Students at Emeline Carpenter and Fredonia Elementary Schools and the communities that rely on them are the true victims of the growing crisis that NISD is struggling to respond to. Understanding the context of this crisis requires stepping back to the early part of this century before George W. Bush ran for president. Back then changes in population demographics were sending the educational testing industry into a death spiral. Their solution was to heavily invest in the candidacy of George W. Bush for president. He paid them back handsomely with his “No Child Left Behind” (NCLB) program, which is better understood to be “No Educational Testing Company Left Behind.” NCLB proved to be a boon for this profit-seeking private industry and has plagued education ever since. 

A study published in September 2017 by the Economic Policy Institute, “Education Inequalities at the School Starting Gate,” make it clear that testing can, at best, only reveal the problem. “Extensive research has conclusively demonstrated that children’s social class is one of the most significant predictors—if not the single most significant predictor—of their educational success. Moreover, it is increasingly apparent that performance gaps by social class take root in the earliest years of children’s lives and fail to narrow in the years that follow. That is, children who start behind stay behind—they are rarely able to make up the lost ground.” 

At a recent meeting of the Democratic Women of Nacogdoches, I was shocked to see that they were taking up a collection to acquire pencils, tape, and staplers for Carpenter Elementary school. A school district that can’t afford to provide these basic supplies shouldn’t wonder if students are failing to achieve adequate STAAR scores.

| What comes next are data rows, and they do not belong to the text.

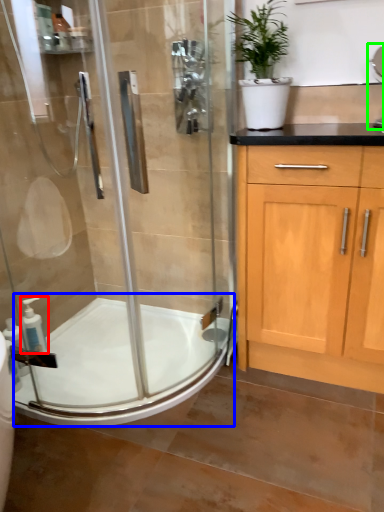 Question: Based on their relative distances, which object is farther from soap dispenser (highlighted by a red box)? Choose from bath (highlighted by a blue box) and sink (highlighted by a green box).

Choices:
 (A) bath
 (B) sink

Answer: (B) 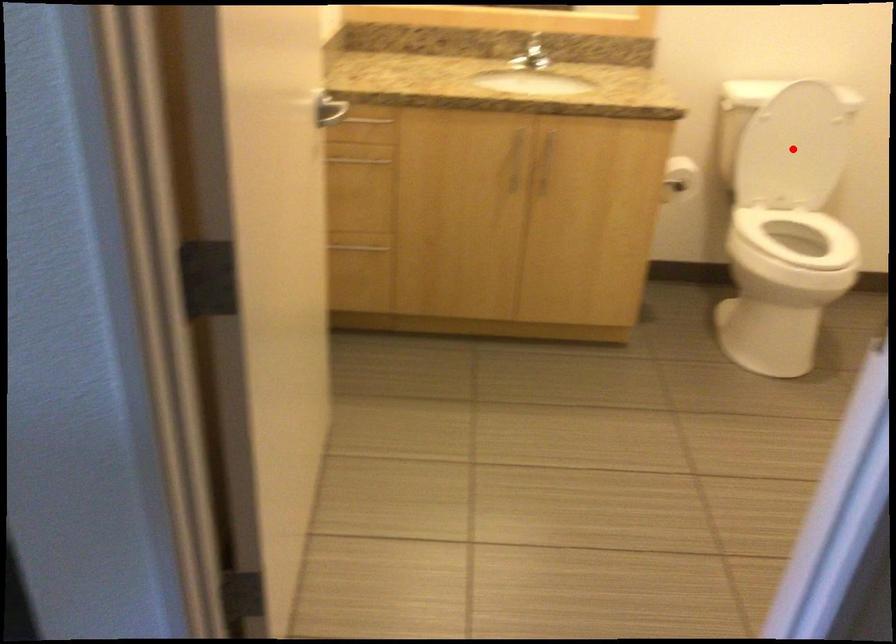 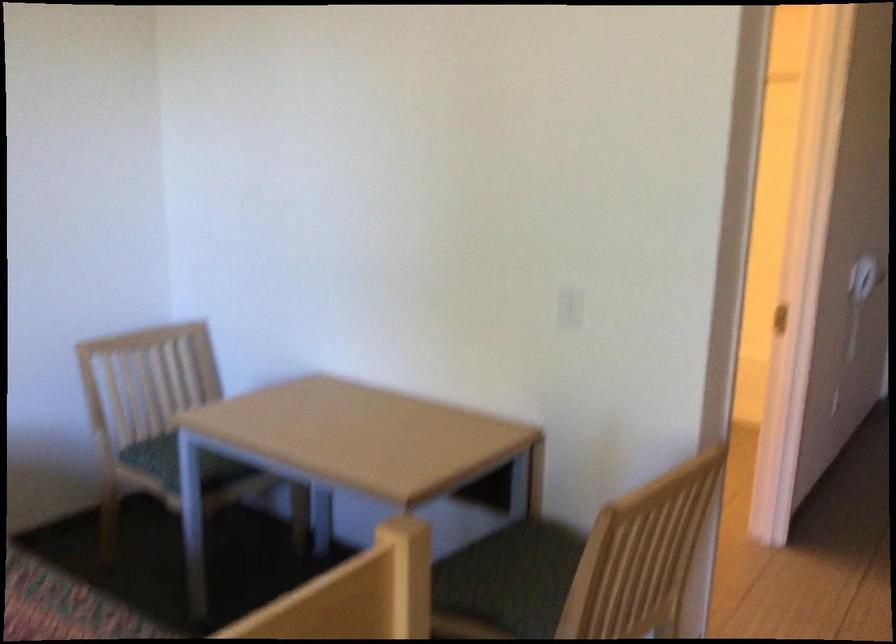 Question: I am providing you with two images of the same scene from different viewpoints. A red point is marked on the first image. Is the red point's position out of view in image 2?

Choices:
 (A) Yes
 (B) No

Answer: (A) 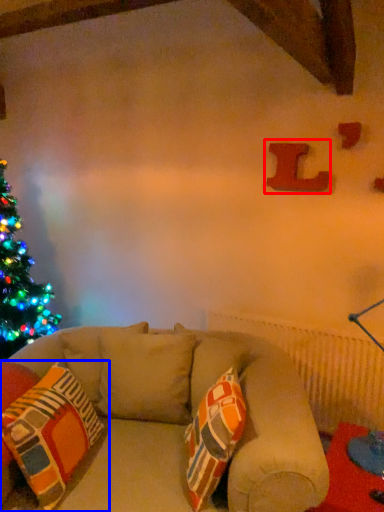 Question: Among these objects, which one is farthest to the camera, alphabet (highlighted by a red box) or pillow (highlighted by a blue box)?

Choices:
 (A) alphabet
 (B) pillow

Answer: (A) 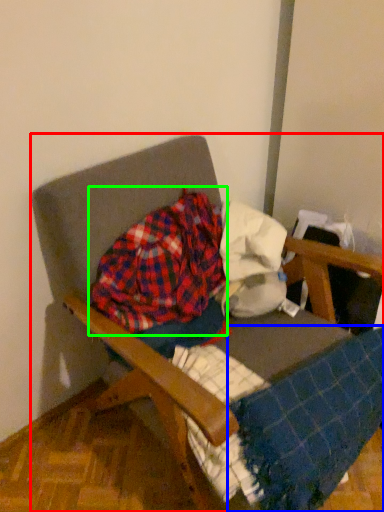 Question: Estimate the real-world distances between objects in this image. Which object is farther from chair (highlighted by a red box), blanket (highlighted by a blue box) or flannel (highlighted by a green box)?

Choices:
 (A) blanket
 (B) flannel

Answer: (A)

The whole thrust of the state of Texas’s approach overlooks the socio-economic status of struggling school districts, preferring to blame teachers, principals, and students for poor results. Rather than addressing the fundamentals causing the problem, ISD’s are threatened with having to surrender their schools to management by Charter organizations. This is the height of injustice. Unnecessary privatization by the testing industry is part of the problem and to compound it by offering privatized solutions is totally unacceptable.

We need to work on solutions that build up our communities with sensible and effective economic development approaches. The State of Texas and Nacogdoches can do much better than terrorize communities that have been neglected through no fault of their own. We must challenge our State and local leadership to rise to the occasion and not punish the victims of reckless privatization with more of the same.